=== Data records ===
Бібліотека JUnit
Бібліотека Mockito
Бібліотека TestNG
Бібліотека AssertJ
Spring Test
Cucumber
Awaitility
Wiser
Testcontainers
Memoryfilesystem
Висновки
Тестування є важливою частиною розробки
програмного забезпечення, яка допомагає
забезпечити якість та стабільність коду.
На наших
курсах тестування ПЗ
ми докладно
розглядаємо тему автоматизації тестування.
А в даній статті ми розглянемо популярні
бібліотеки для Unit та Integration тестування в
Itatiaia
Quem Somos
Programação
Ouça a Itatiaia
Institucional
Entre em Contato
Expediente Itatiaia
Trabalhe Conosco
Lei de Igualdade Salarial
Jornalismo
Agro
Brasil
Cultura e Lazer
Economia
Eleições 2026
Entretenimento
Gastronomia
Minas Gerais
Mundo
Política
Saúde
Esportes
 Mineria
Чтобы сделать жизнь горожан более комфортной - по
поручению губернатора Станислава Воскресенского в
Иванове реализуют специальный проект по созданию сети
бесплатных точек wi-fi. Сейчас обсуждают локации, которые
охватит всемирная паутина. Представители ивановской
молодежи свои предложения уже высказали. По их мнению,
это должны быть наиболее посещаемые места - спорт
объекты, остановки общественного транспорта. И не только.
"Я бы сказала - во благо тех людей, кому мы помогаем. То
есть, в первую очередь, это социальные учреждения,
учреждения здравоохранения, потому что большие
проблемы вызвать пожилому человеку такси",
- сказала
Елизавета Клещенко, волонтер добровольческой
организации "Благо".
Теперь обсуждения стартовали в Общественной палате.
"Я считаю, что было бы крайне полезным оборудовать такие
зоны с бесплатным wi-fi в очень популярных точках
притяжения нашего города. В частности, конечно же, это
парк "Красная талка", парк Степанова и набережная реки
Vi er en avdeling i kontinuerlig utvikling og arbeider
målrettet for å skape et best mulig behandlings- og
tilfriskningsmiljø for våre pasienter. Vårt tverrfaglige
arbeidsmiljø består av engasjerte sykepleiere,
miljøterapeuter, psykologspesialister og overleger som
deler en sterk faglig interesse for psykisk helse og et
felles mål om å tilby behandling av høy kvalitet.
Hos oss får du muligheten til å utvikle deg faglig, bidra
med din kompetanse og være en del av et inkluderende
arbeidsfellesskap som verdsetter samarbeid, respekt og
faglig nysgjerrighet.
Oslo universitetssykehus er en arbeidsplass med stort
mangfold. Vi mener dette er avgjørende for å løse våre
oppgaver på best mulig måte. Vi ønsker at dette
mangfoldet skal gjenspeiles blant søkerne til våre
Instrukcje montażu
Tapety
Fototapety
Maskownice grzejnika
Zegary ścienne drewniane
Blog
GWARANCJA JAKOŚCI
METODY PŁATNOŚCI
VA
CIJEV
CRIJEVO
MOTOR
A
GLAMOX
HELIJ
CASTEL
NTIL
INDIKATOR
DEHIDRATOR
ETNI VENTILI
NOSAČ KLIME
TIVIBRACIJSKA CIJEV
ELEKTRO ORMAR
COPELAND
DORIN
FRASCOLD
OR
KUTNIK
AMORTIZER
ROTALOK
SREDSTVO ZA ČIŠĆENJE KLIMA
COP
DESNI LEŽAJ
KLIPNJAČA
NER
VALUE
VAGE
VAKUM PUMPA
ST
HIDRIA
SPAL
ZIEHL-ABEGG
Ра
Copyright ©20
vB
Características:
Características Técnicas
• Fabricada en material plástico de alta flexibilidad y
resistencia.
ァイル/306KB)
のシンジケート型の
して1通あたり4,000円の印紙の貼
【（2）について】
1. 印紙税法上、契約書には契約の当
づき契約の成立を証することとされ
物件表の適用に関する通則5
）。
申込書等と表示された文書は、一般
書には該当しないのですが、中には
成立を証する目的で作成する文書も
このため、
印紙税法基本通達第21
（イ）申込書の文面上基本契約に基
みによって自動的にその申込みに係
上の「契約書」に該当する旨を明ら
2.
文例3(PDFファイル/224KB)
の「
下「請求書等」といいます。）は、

=== Required work ===
So that nothing is lost, please reproduce each entry exactly as written.

=== Response box ===
Бібліотека JUnit
Бібліотека Mockito
Бібліотека TestNG
Бібліотека AssertJ
Spring Test
Cucumber
Awaitility
Wiser
Testcontainers
Memoryfilesystem
Висновки
Тестування є важливою частиною розробки
програмного забезпечення, яка допомагає
забезпечити якість та стабільність коду.
На наших
курсах тестування ПЗ
ми докладно
розглядаємо тему автоматизації тестування.
А в даній статті ми розглянемо популярні
бібліотеки для Unit та Integration тестування в
Itatiaia
Quem Somos
Programação
Ouça a Itatiaia
Institucional
Entre em Contato
Expediente Itatiaia
Trabalhe Conosco
Lei de Igualdade Salarial
Jornalismo
Agro
Brasil
Cultura e Lazer
Economia
Eleições 2026
Entretenimento
Gastronomia
Minas Gerais
Mundo
Política
Saúde
Esportes
 Mineria
Чтобы сделать жизнь горожан более комфортной - по
поручению губернатора Станислава Воскресенского в
Иванове реализуют специальный проект по созданию сети
бесплатных точек wi-fi. Сейчас обсуждают локации, которые
охватит всемирная паутина. Представители ивановской
молодежи свои предложения уже высказали. По их мнению,
это должны быть наиболее посещаемые места - спорт
объекты, остановки общественного транспорта. И не только.
"Я бы сказала - во благо тех людей, кому мы помогаем. То
есть, в первую очередь, это социальные учреждения,
учреждения здравоохранения, потому что большие
проблемы вызвать пожилому человеку такси",
- сказала
Елизавета Клещенко, волонтер добровольческой
организации "Благо".
Теперь обсуждения стартовали в Общественной палате.
"Я считаю, что было бы крайне полезным оборудовать такие
зоны с бесплатным wi-fi в очень популярных точках
притяжения нашего города. В частности, конечно же, это
парк "Красная талка", парк Степанова и набережная реки
Vi er en avdeling i kontinuerlig utvikling og arbeider
målrettet for å skape et best mulig behandlings- og
tilfriskningsmiljø for våre pasienter. Vårt tverrfaglige
arbeidsmiljø består av engasjerte sykepleiere,
miljøterapeuter, psykologspesialister og overleger som
deler en sterk faglig interesse for psykisk helse og et
felles mål om å tilby behandling av høy kvalitet.
Hos oss får du muligheten til å utvikle deg faglig, bidra
med din kompetanse og være en del av et inkluderende
arbeidsfellesskap som verdsetter samarbeid, respekt og
faglig nysgjerrighet.
Oslo universitetssykehus er en arbeidsplass med stort
mangfold. Vi mener dette er avgjørende for å løse våre
oppgaver på best mulig måte. Vi ønsker at dette
mangfoldet skal gjenspeiles blant søkerne til våre
Instrukcje montażu
Tapety
Fototapety
Maskownice grzejnika
Zegary ścienne drewniane
Blog
GWARANCJA JAKOŚCI
METODY PŁATNOŚCI
VA
CIJEV
CRIJEVO
MOTOR
A
GLAMOX
HELIJ
CASTEL
NTIL
INDIKATOR
DEHIDRATOR
ETNI VENTILI
NOSAČ KLIME
TIVIBRACIJSKA CIJEV
ELEKTRO ORMAR
COPELAND
DORIN
FRASCOLD
OR
KUTNIK
AMORTIZER
ROTALOK
SREDSTVO ZA ČIŠĆENJE KLIMA
COP
DESNI LEŽAJ
KLIPNJAČA
NER
VALUE
VAGE
VAKUM PUMPA
ST
HIDRIA
SPAL
ZIEHL-ABEGG
Ра
Copyright ©20
vB
Características:
Características Técnicas
• Fabricada en material plástico de alta flexibilidad y
resistencia.
ァイル/306KB)
のシンジケート型の
して1通あたり4,000円の印紙の貼
【（2）について】
1. 印紙税法上、契約書には契約の当
づき契約の成立を証することとされ
物件表の適用に関する通則5
）。
申込書等と表示された文書は、一般
書には該当しないのですが、中には
成立を証する目的で作成する文書も
このため、
印紙税法基本通達第21
（イ）申込書の文面上基本契約に基
みによって自動的にその申込みに係
上の「契約書」に該当する旨を明ら
2.
文例3(PDFファイル/224KB)
の「
下「請求書等」といいます。）は、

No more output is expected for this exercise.